7 user mistakes that waste IT’s time

Today’s IT departments are overworked as it is, so there’s often nothing worse than dealing with preventable support problems.

Here’s a list of common mistakes your department can pass on to users — avoiding them will help cut down on help desk calls:

  1. Trusting public Wi-Fi — As more users take company equipment out of the office and work remotely, that means more of them of them will be connecting to the complimentary wireless networks in places like coffee shops. The problem is many people don’t understand how easy it is for hackers to steal data from their machines after they connect to those networks.
  2. Forgetting passwords — Coming up with an effective password policy is tricky — if there are no rules, users will choose something easy to hack. But if the policy requires passwords that are too complicated, employees will forget their codes and it will be up to IT to reset them. Best bet: Give users tips on creating complex yet memorable passwords, such as the guidelines found here.
  3. Falling for new online scams — As social media sites have taken off, cybercriminals have found new ways to scam people.
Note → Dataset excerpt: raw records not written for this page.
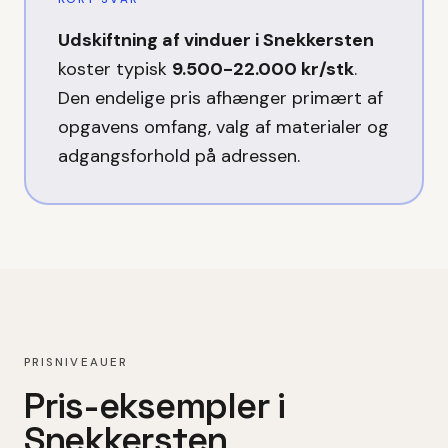
Udskiftning af vinduer
i
Snekkersten
koster typisk
9.500-22.000 kr/stk
.
Den endelige pris afhænger primært af
opgavens omfang, valg af materialer og
adgangsforhold på adressen.
PRISNIVEAUER
Pris-eksempler i
Snekkersten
And if your users fall for one of their ploys while at work, IT may have to clean up a malware mess. Warn users about the common scams listed here.
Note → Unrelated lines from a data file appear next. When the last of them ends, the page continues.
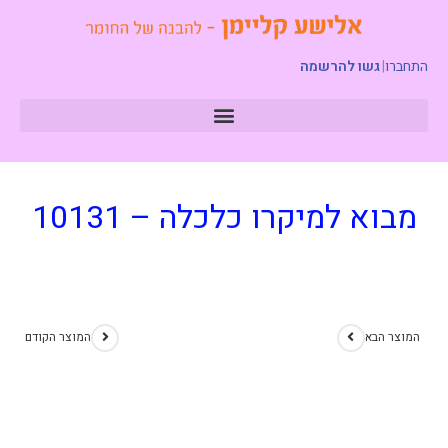
התחברו
|
גשו להרשמה
מבוא למיקרו כלכלה – 10131
המוצר הבא
המוצר הקודם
  4. Waiting to report problems — A lower volume of help desk calls may seem like a good thing — but it could also just mean that users are neglecting to report a problem and instead finding some kind of workaround. That may result in even bigger problems down the road.
  5. Forgetting to back-up work and save often — One of the most common help desk calls involves a user trying to recover a lost file. And often, those messes could have been avoided if the user had properly saved and backed up the data.
  6. Cancelling or stalling scheduled updates — Users will often put off scheduled updates, such as Windows updates — those will eventually run when the computer is shut down, but many PCs stay on for days at a time. And those updates often contain key security patches that should be installed ASAP.
  7. Keeping disks full and fragmented — Some people never throw anything away, and that applies to digital information as well as physical stuff.  Many users will never delete anything until they get a message that their machine is out of space. That can cause a number of errors and shorten the life of the disk.